Chaque jour le Ministre de la santé et le directeur général de la santé rendent compte de l’évolution de l’épidémie, essayant de répondre à l’exigence de transparence que ressent la majorité des citoyens.

Du coté des médias sociaux, l’épidémie suscite de nombreuses vocations d’apprentis épidémiologistes plus ou moins inspirés.

Aujourd’hui le Clairon va essayer, en toute modestie, de porter le regard sur la manière dont sont fabriqués les différents indicateurs qui nous sont présentés.

Le nombres de cas déclarés : Il s’agit du nombre de cas diagnostiqués après un test PCR en hôpital. Un certain nombre de test dans les laboratoires médicaux en ville agréés, sur ordonnance d’un médecin commence à être disponible malgré un gros retard à l’allumage dû au manque de matériel. Chiffre officiel 40 174 cas depuis le début de l’épidémie. Tout le monde s’accorde à estimer ce chiffre très largement sous-estimé du fait du petit nombre de tests réalisés.  En réalité, sans doute 3 à 4 fois plus. La semaine dernière, pour la première fois, se rajoutent 40.000 nouveaux cas de coronavirus estimés par les généralistes en ville et remontés à Santé Publique France. En l’absence de test à la portée des généralistes, ce chiffre est incertain.

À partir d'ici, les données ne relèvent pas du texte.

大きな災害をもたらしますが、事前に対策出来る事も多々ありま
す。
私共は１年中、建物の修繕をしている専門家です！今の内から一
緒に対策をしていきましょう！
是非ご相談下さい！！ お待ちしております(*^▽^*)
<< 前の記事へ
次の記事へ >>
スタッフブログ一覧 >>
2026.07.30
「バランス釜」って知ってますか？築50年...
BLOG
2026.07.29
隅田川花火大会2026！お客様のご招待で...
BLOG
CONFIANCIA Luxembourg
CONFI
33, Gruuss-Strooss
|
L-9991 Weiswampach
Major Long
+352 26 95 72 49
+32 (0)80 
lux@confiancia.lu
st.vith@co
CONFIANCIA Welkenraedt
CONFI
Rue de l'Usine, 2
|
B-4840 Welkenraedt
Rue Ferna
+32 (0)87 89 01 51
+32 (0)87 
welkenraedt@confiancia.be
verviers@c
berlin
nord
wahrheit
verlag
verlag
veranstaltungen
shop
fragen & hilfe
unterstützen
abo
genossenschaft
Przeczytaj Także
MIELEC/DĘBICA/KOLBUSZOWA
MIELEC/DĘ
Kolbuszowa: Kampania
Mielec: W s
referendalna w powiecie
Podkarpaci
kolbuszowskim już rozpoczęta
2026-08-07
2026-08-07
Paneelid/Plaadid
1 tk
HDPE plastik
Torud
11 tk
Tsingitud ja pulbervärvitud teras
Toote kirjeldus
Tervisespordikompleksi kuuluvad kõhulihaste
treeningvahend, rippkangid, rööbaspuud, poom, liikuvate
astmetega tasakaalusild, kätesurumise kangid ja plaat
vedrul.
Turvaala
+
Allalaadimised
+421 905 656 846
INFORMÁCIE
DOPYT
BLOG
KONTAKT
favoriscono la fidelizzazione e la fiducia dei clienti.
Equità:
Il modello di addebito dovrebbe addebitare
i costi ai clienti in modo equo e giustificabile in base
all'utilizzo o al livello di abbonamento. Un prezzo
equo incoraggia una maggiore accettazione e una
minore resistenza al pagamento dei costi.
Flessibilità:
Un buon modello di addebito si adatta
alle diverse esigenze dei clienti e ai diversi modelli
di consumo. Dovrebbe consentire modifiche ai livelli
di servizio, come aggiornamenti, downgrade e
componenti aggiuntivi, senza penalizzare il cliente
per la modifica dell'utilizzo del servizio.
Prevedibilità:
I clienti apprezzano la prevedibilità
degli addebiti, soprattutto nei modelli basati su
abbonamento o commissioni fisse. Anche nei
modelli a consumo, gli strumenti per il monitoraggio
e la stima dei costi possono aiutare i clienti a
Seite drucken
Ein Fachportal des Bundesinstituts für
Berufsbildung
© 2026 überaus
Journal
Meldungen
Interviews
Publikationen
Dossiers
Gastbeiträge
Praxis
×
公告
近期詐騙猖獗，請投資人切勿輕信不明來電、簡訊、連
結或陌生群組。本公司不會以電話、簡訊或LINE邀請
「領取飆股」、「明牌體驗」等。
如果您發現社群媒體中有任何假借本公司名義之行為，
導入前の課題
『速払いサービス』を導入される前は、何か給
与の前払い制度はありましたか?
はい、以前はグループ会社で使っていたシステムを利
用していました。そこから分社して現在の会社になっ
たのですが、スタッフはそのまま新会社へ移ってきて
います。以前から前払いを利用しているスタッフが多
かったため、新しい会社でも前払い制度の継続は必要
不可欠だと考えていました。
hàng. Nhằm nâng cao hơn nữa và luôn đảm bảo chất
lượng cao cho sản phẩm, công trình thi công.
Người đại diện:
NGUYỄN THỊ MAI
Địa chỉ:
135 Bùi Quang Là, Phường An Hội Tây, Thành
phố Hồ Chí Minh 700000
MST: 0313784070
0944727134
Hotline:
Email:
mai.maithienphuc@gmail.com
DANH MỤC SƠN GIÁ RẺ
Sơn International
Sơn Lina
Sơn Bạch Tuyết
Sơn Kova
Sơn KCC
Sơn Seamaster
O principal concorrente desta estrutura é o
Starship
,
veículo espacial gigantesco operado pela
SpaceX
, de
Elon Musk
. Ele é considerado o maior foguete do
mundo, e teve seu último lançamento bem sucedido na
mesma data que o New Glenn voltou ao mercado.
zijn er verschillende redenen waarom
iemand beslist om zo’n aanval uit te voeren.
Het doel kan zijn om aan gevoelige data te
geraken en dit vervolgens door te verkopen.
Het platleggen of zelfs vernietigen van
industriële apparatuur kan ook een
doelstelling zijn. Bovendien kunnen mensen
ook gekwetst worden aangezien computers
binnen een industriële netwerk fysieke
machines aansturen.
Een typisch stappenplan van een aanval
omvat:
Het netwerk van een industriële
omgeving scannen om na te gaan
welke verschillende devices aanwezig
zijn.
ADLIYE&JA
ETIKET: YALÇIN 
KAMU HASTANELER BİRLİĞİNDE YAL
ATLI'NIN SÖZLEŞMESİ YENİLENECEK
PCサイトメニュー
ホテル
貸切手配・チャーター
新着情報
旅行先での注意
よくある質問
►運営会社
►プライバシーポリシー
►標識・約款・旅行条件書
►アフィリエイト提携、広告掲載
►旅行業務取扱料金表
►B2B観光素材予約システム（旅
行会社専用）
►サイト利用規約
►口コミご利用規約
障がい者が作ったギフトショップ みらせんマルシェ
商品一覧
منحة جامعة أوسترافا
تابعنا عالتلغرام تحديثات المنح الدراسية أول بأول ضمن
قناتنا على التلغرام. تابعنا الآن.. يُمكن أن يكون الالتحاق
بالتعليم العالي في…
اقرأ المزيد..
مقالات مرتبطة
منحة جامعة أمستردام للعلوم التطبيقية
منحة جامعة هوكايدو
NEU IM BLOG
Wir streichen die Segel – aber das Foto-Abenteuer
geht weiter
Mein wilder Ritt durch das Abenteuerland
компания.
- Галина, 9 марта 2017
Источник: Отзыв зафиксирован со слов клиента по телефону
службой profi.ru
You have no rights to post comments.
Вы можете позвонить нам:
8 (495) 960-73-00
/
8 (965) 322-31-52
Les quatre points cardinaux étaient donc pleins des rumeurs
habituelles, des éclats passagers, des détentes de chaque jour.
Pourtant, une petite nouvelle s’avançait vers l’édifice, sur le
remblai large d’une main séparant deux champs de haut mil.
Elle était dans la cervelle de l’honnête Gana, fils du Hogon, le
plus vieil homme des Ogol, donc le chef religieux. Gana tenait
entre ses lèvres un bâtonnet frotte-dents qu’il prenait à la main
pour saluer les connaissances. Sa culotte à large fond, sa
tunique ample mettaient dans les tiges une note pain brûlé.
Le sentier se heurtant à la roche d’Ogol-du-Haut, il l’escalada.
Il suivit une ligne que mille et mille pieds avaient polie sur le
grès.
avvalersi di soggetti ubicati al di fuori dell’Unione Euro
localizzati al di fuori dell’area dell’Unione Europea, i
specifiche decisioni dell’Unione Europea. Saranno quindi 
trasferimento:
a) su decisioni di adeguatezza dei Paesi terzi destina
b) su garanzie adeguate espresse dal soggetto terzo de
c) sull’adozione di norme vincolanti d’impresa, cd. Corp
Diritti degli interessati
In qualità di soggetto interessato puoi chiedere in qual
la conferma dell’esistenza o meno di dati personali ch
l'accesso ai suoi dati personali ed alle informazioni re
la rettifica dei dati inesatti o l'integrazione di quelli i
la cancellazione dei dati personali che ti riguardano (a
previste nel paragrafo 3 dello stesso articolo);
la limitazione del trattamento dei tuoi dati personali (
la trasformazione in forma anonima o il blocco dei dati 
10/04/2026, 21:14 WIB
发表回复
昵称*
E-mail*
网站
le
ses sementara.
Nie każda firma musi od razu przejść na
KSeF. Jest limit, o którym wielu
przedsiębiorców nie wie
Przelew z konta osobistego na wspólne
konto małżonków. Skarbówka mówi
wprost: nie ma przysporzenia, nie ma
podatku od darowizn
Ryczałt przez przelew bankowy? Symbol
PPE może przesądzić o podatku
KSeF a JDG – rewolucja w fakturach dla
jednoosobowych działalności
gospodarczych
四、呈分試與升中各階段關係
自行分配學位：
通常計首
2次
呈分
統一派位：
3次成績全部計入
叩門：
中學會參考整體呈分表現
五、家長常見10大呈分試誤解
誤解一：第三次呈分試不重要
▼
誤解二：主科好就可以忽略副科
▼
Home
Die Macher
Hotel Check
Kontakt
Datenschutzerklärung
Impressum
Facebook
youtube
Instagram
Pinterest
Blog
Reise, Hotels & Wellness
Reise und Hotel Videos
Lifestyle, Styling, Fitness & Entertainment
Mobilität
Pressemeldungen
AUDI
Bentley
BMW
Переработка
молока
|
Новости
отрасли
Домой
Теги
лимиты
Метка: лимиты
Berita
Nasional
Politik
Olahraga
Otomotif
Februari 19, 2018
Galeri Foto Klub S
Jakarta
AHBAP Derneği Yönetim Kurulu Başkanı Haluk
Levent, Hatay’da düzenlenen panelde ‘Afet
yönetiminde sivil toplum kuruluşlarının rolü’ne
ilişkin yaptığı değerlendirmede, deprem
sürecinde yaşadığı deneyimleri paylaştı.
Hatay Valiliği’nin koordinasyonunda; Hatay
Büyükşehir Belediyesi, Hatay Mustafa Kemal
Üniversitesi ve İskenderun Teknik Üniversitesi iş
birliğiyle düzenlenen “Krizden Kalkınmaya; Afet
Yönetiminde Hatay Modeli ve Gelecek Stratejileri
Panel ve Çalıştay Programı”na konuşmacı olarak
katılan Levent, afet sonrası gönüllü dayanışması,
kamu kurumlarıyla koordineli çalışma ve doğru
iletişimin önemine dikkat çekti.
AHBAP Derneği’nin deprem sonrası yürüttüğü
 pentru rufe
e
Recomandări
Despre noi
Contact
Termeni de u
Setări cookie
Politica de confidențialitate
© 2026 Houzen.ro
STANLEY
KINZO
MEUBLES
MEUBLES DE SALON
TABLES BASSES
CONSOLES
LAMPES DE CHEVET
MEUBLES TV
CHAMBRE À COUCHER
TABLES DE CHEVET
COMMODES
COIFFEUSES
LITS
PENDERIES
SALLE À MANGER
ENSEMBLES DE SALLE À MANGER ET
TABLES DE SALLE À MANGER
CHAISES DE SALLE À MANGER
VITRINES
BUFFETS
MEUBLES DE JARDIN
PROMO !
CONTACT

Le nombre de cas hospitalisés/ en réanimation. Ce sont les indicateurs les plus fiables, car ils sont transmis en temps réels par les établissements de santé à Santé Publique France. Au 29 mars 19 354 personnes sont hospitalisées. 4 632 cas graves nécessitent des soins très lourds en réanimation

Les décès : Il s’agit des décès déclarés en Hôpital sur des malades déclarés COVID19. Au nombre de 292 le 29 mars C’est un indicateur fiable mais incomplet. Il n’inclue pas pour l’instant les morts en EHPAD et ceux à domicile. Il permet de suivre la progression de l’épidémie et devrait nous annoncer la stabilisation tant attendue

En régime normal, avant le COVID 19, en mars 2019 p.ex, on enregistrait chaque jour 2000 décès, toutes causes confondues. Parmi ces décès, 57,5 % étaient déclarés en Hôpital ; 10,9 en maison de retraite et 26,7 % à domicile.

Donc les chiffres de l’hôpital ne reflètent qu’une grosse moitié des décès en France. Les autres sont déclarés à l’état civil des 36 000 communes de France sans indication des causes de la mort, et centralisées par l’INSEE qui s’est organisé récemment pour publier chaque jour cet indicateur https://insee.fr/fr/information/4470857

Cet indicateur permet de repérer la surmortalité due à l’épidémie. Pour l’instant la surmortalité n’a été observée qu’au niveau local (Grand Est, Ile de France)

Les décès en Ehpad ne faisaient pas l’objet d’une procédure particulière.  A partir de la semaine prochaine ils seront centralisés auprès de Santé Publique France sur la base d’une estimation (compte tenu de la pénurie de tests) des établissements sur les cas suspecté COVID19.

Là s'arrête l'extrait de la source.